A.  "I only use digital alarm clocks. Can my Mental Clock be digital?" TOP
Yes, your Mental Clock can be digital. Instead of moving the hands of the clock, imagine the numbers changing rapidly to the time you want to awaken and state your intent clearly. You may even use both. Use what works best for you.

 
Goal Attainment Strategy
A.  "Does the Goal Attainment Strategy work all the time?" TOP
No. There are times you don't get what you want. More than likely you will get BETTER than what you programmed for. Part of the programming in this strategy is to always have in the back of your mind "This is what I want or BETTER!" There may be times when what you want is not really the best thing for you. With this thought at the end of each program you leave yourself open for the possibility of better things to enter your life.

 
A.  "How often should I use the Goal Attainment Strategy?" TOP
Hopefully every night. Using it every night means you are working on a lot of goals. Each goal can be energized no less than every third day. You can work on several goals in the same meditation if you wish. You will know what works best for you with practice.

 
A.  "How do I energize a goal(s)?" TOP
You energize goals by simply thinking of them in the "Future Frame" as often as you can. This means that every time you think of the problem you immediately cancel it out and think of the solution instead. During your meditations, picture your "Future Frames" and step into them and experience your goal as if it has already happened.

 
A.  "What does it mean to program in a past-tense sense?" TOP
That means that you accept the manifestation of the goal as a done deal. When you have the right amount of desire, belief and expectancy, are doing your mental programming, are following through with persistent action, and you think positively, you will make magic happen.
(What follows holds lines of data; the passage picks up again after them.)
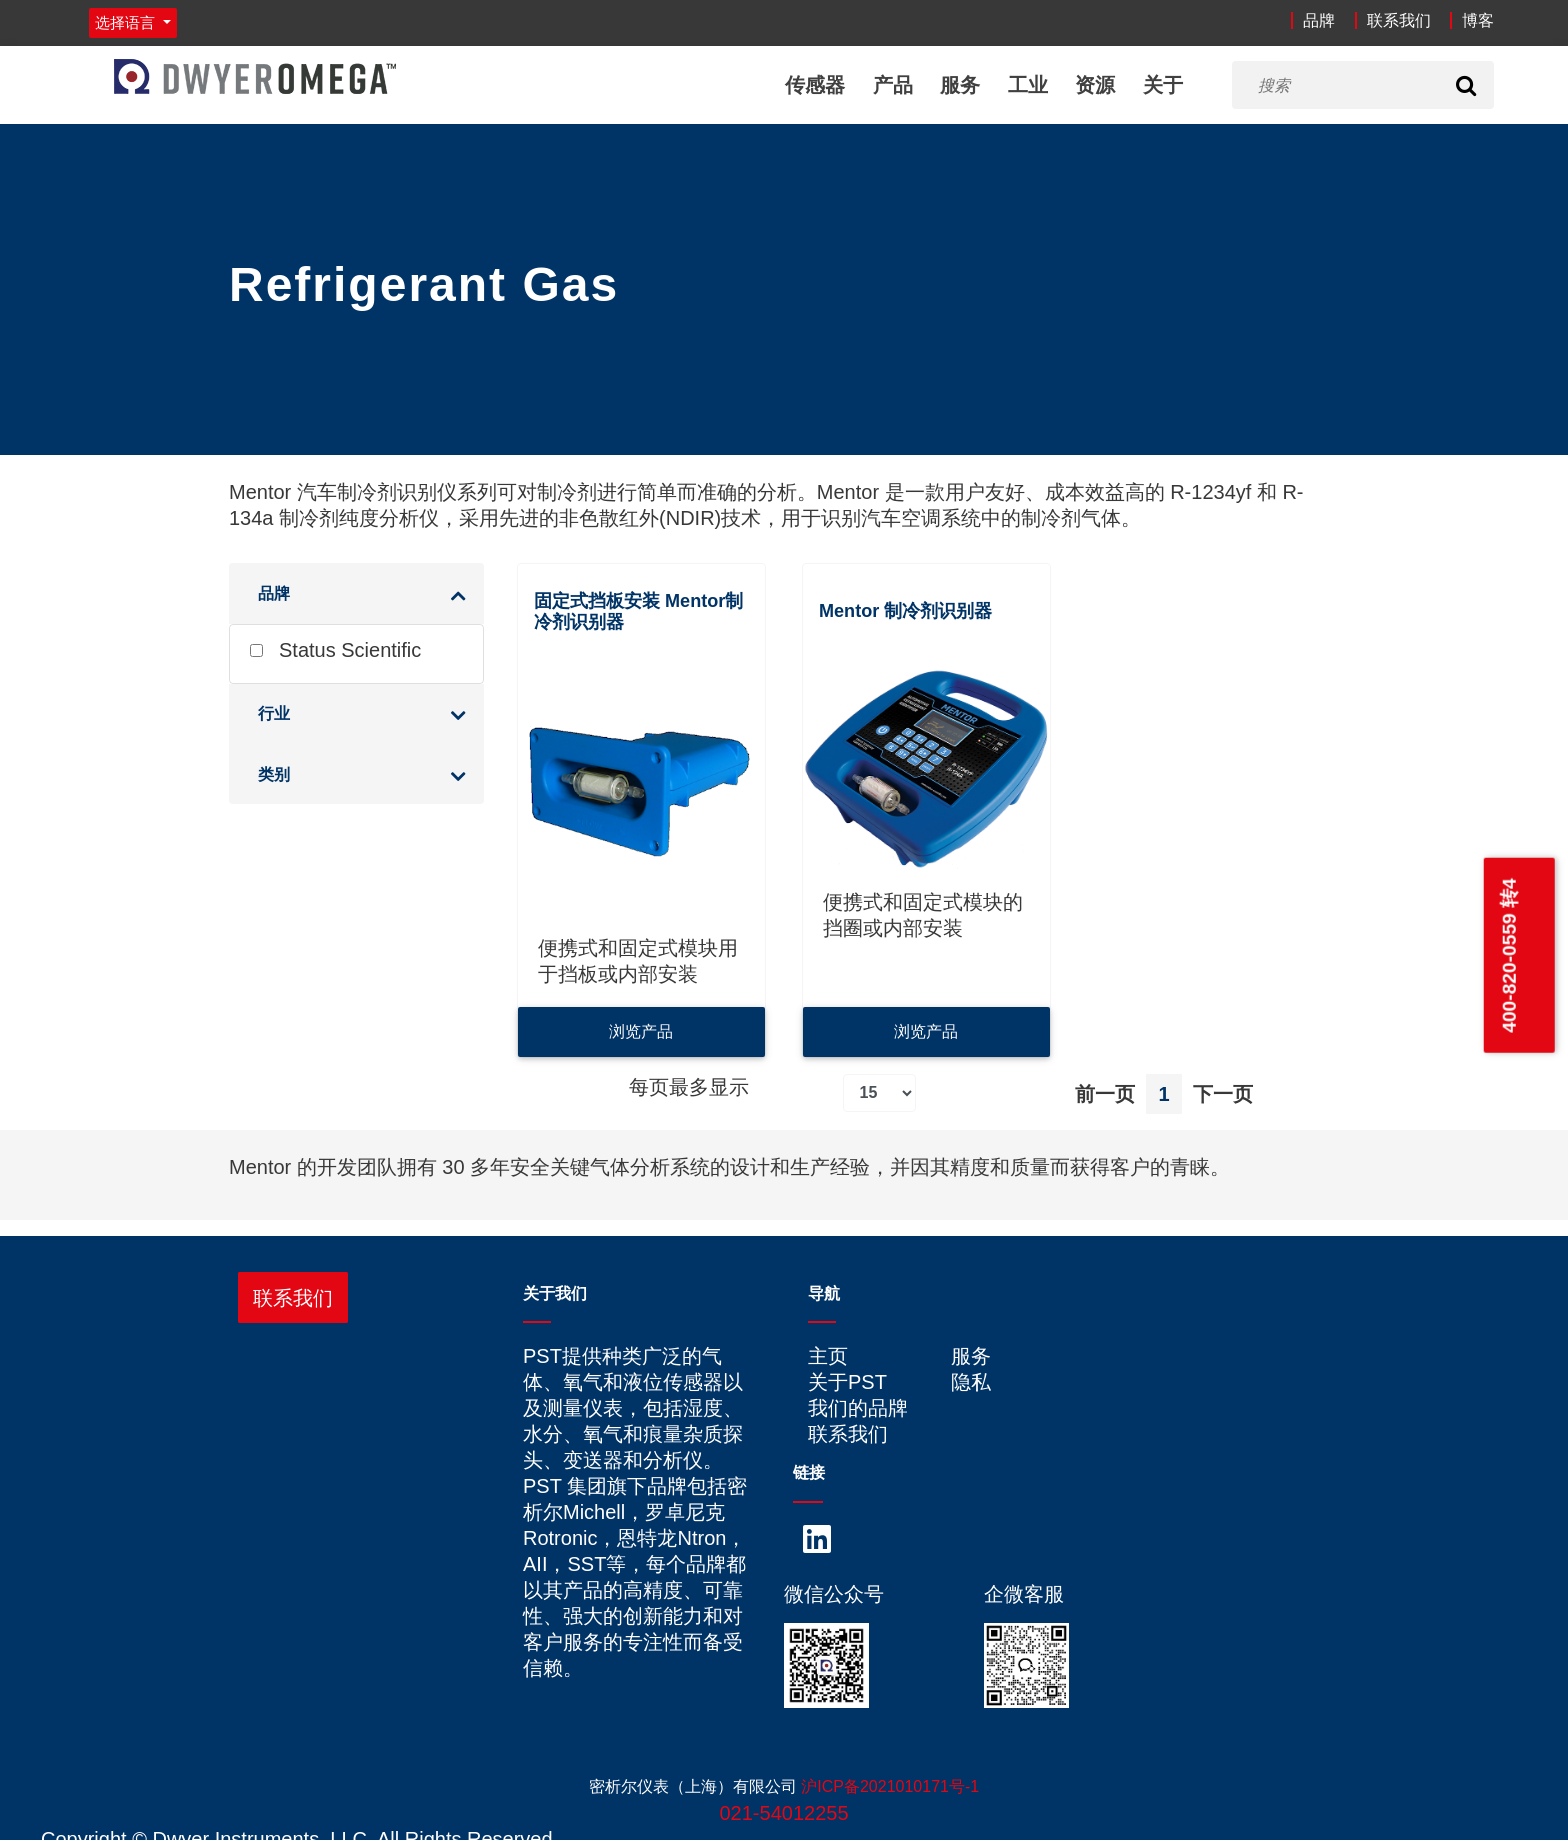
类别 (274, 774)
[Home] (255, 76)
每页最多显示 (689, 1087)
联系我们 (1399, 20)
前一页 (1105, 1094)
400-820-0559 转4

Two thousand years ago, Jesus said "Pray believing you have already received."

 
Problem Solving Through Dreams
A.  "Does everyone dream?" TOP
Yes, research studies have shown that every person dreams. The brain frequency fluctuates throughout the night from very fast to very slow constituting a Dream/Sleep Cycle. Dream/Sleep Cycles occur approximately every 90 minutes. Faster brain frequencies called Rapid Eye Movement (REM) is where dreaming usually takes place and can happen 3 to 5 times a night.

 
A.  "How can I remember my dreams?" TOP
You can remember your dreams by programming yourself mentally at night before you enter sleep. Tell yourself mentally, "I want to remember my dreams when I awaken in the morning." Make sure you have some paper and a pencil ready in order to write down your dream. It is important to start transferring the information from the subconscious to the conscious.

 
A.  "What is the best book for dream interpretation?" TOP
The best book for dream interpretation is the one you are going to create when you start your dream journal and symbols dictionary. You are the one person who is most qualified to interpret your dreams. With a little practice you will be well on your way.